Zimbabwe has multiple exchange rates for the US dollar, bond note, Real-Time Gross Settlement (RTGS) and mobile money transfer, a situation which has created a thriving black market and arbitrage.
However, with government currently swimming against a vicious fiscal tide, abruptly abandoning the fiat currency in the short term would almost immediately ground Mnangagwa’s administration — which has tried to keep the economy afloat through printing and creating money through quasi-currency instruments and illegal borrowings from the central bank.
Government has breached the statutory 20% limit for its borrowings from the Reserve Bank of Zimbabwe, meaning its now raiding the central bank funds unlawfully.
Discarding the surrogate currency via dollarisation requires a country to have healthy reserves of US dollars, which Zimbabwe does not have. Zimbabwe only has US$1,5 billion and about $400 million in bond notes in circulation.
The market is dry in terms of hard currency because of a shrinking manufacturing base and dwindling exports.

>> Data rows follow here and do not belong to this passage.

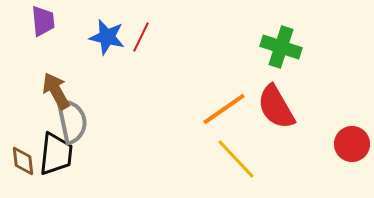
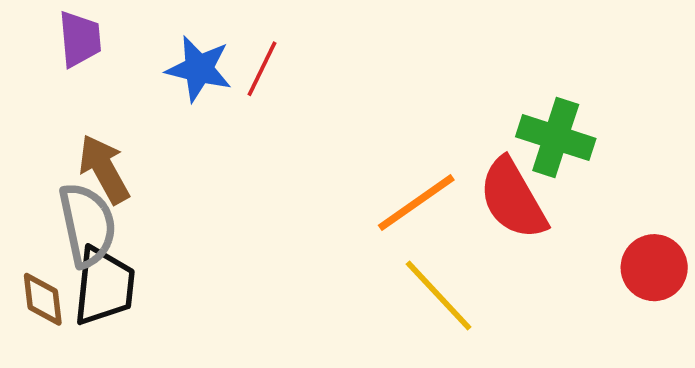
green cross: (281, 47) -> (556, 138), moved
gray semicircle: (72, 121) -> (87, 225), moved

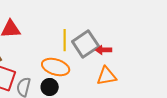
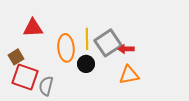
orange ellipse: (56, 67) -> (66, 48), moved, turned 68
black circle: (50, 87) -> (86, 64), moved

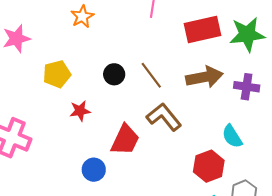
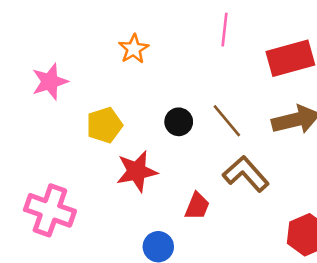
red star: (80, 111) -> (137, 171), size x1.5
red trapezoid: (125, 140) -> (197, 206), size x0.7

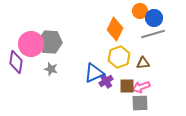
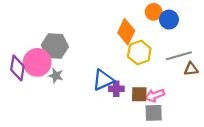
gray line: (153, 34) -> (179, 56), moved
pink circle: (31, 44) -> (37, 62), moved
yellow hexagon: (119, 57) -> (139, 53), moved
brown triangle: (143, 63) -> (191, 69), moved
purple cross: (106, 81) -> (116, 89), turned 32

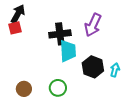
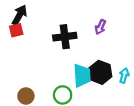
purple arrow: (93, 25) -> (100, 27), size x0.6
cyan trapezoid: (68, 51) -> (82, 76), moved

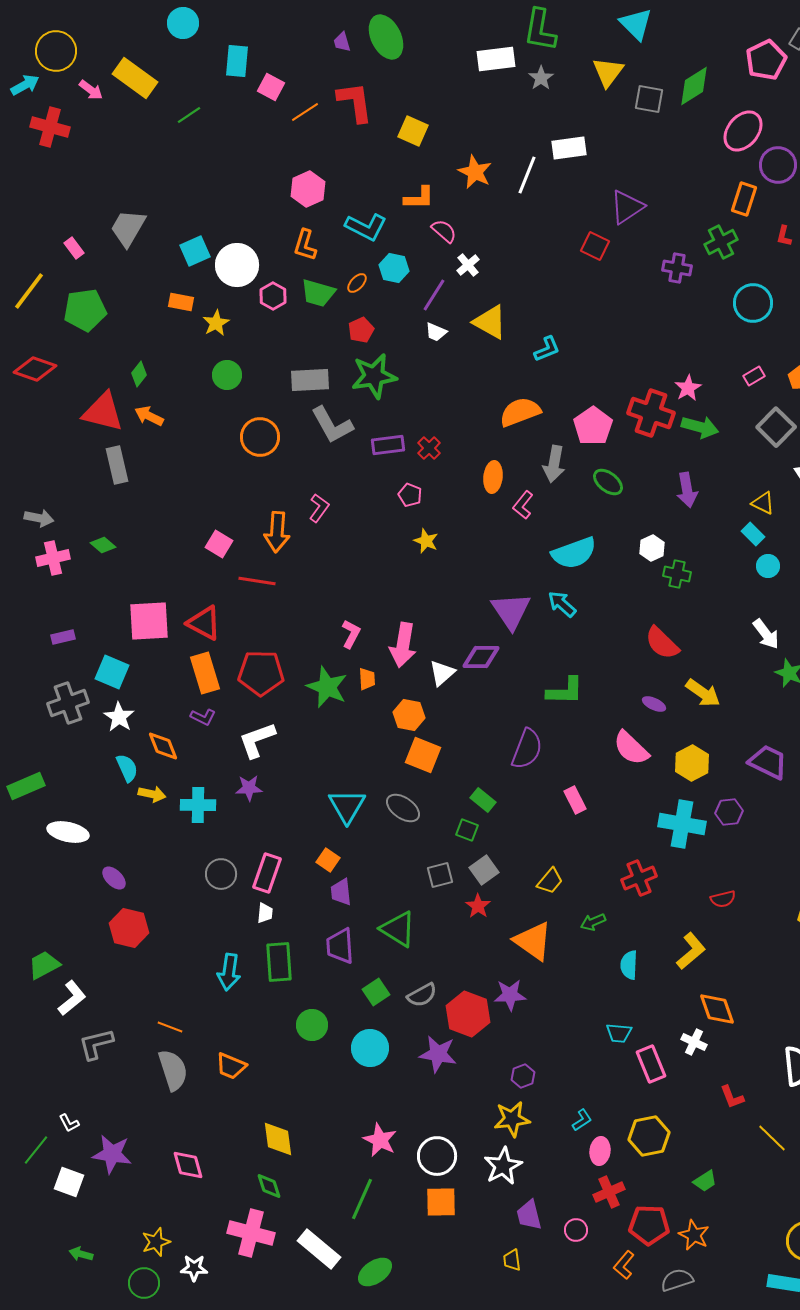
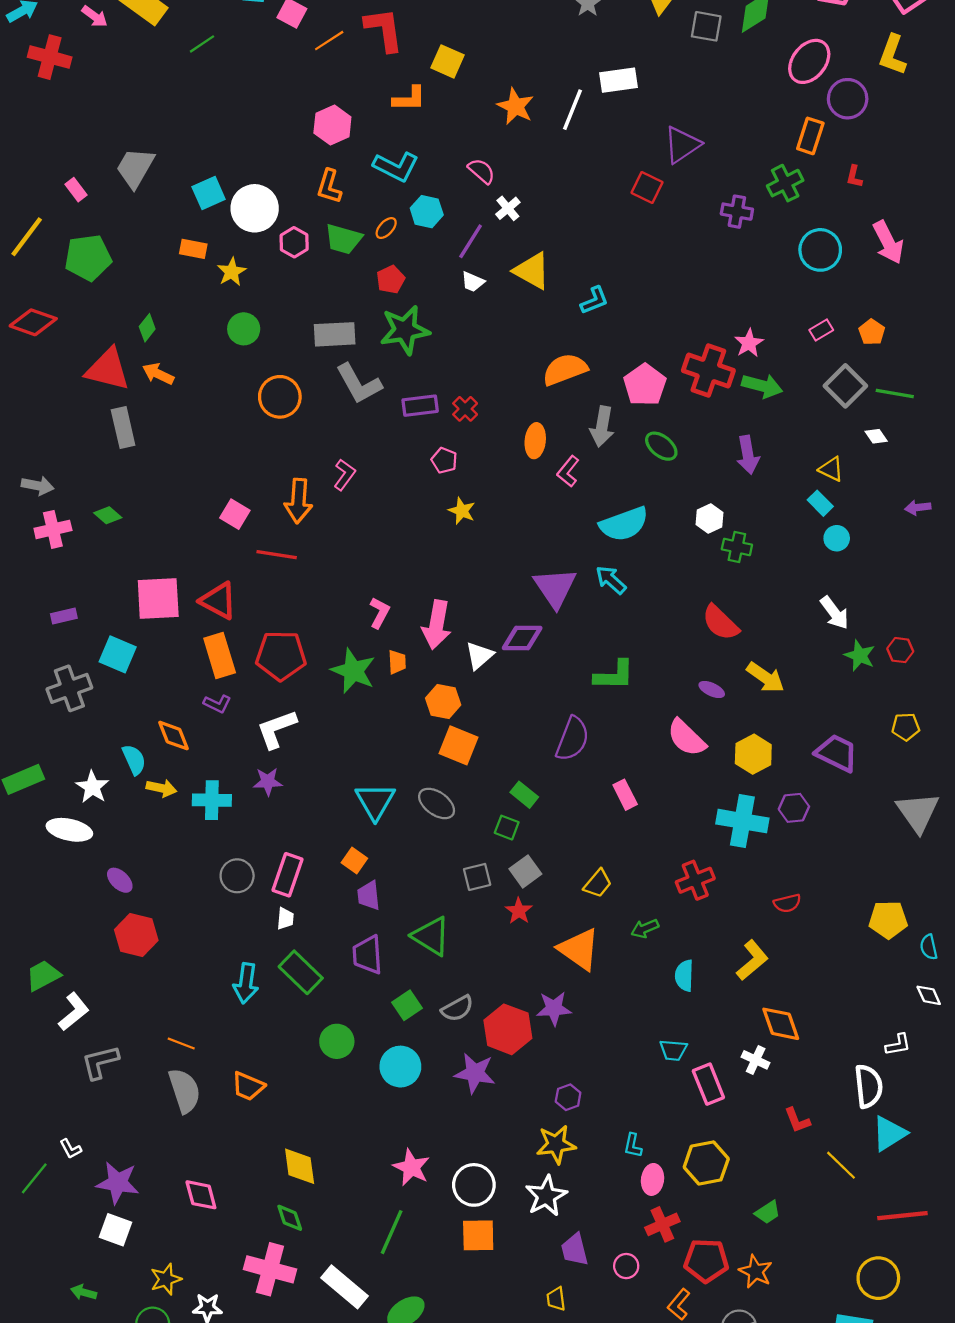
orange L-shape: (419, 198) -> (409, 99), moved
white star: (119, 717) -> (92, 787), moved
green rectangle: (279, 962) -> (301, 972), turned -42
cyan L-shape: (582, 1120) -> (633, 1145), turned 135
white square: (69, 1182) -> (115, 1230), moved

Forging a currency plan pivoted around official dollarisation would also require the blessings of the United States which recently renewed its raft of sanctions against Harare. Seeking admission to the Multilateral Monetary Area will be near-impossible as Zimbabwe does not meet the convergence criteria, which include the requirement that a member must have its own domestic currency. There are also many other benchmarks which would restrict Harare from immediately solving its chronic foreign currency and cash crisis.

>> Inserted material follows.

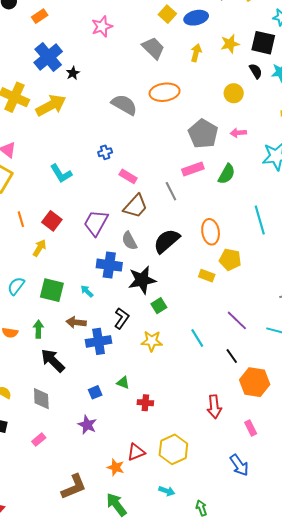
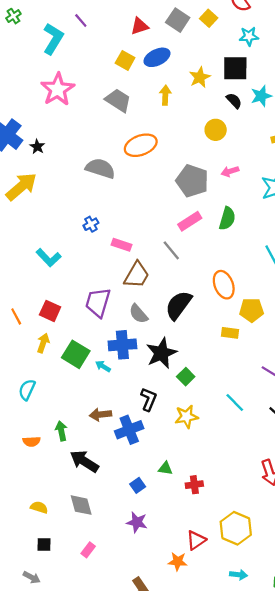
pink star: (102, 27) -> (58, 89), size x1.4
green square: (52, 290) -> (76, 354), moved, turned 30
cyan arrow: (87, 291) -> (103, 366), moved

Under the strict rules guiding admission into the Multilateral Monetary Area, member states, namely South Africa, Namibia, Lesotho and Swaziland, would also need to agree on whether to admit Zimbabwe or not, taking into account its macro-economic imperatives and economic indicators.

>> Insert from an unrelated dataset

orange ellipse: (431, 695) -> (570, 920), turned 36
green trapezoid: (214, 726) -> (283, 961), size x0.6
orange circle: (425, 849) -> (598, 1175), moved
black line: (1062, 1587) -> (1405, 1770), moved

Economist John Robertson said abolishing the bond would be prudent, but a cautious approachwas needed.
“Scrapping the bond note is very important. Government should have never brought the bond currency into circulation. We now have a situation of bad money driving away good money,” Robertson said.
Ncube’s task would also require him to address a deep-seated malady, punctuated by fiscal indiscipline triggered by government’s habit of financing its expenditure through quasi-currency instruments. Zimbabwe had a budget of US$1,4 billion in the first quarter of 2018, an indication of persistent fiscal indiscipline.
Felix Chari, a commerce lecturer at the Bindura University of Science Education, said given the gravity of Zimbabwe’s macro-economic challenges, it would be difficult for Harare to join the Rand Monetary Area, fully dollarise or introduce a local currency.
Broad money supply increased by 40,81% on an annual basis, from US$6 491,67 million in June 2017 to US$9 140,89 million in June 2018, according to the RBZ June monthly bulletin. This reflected yearly increases in transferable deposits, 93.31%; and negotiable certificates of deposit 1,79%. Time deposits, however, declined by 5,18%.
The former African Development Bank (AfDB) vice-president’s intention to revive the Lima Plan as a strategy to settle Zimbabwe’s gigantic debt stock of US$1,8 billion to the World Bank and AfDB will require Harare to first pay the outstanding payments before accessing fresh lines of credit.
Zimbabwe’s debt arrears amount to US$5,6 billion shared between multilateral creditors (US$2,2 billion), the Paris Club, an informal grouping of creditor nations (US$2,7 billion), and non-Paris Club creditors (US$700 million).
It owes the Paris Club about US$6 billion. Arrears contribute about US$1 billion. The amount overdue to non-Paris Club creditors is US$476 million.
Economist Prosper Chitambara cautioned that before Zimbabwe plunges headlong into implementing the far-reaching reforms proposed by Ncube, the country needs to first initiate dialogue among various players aimed towards finding a lasting solution to stop the economy from haemorrhaging.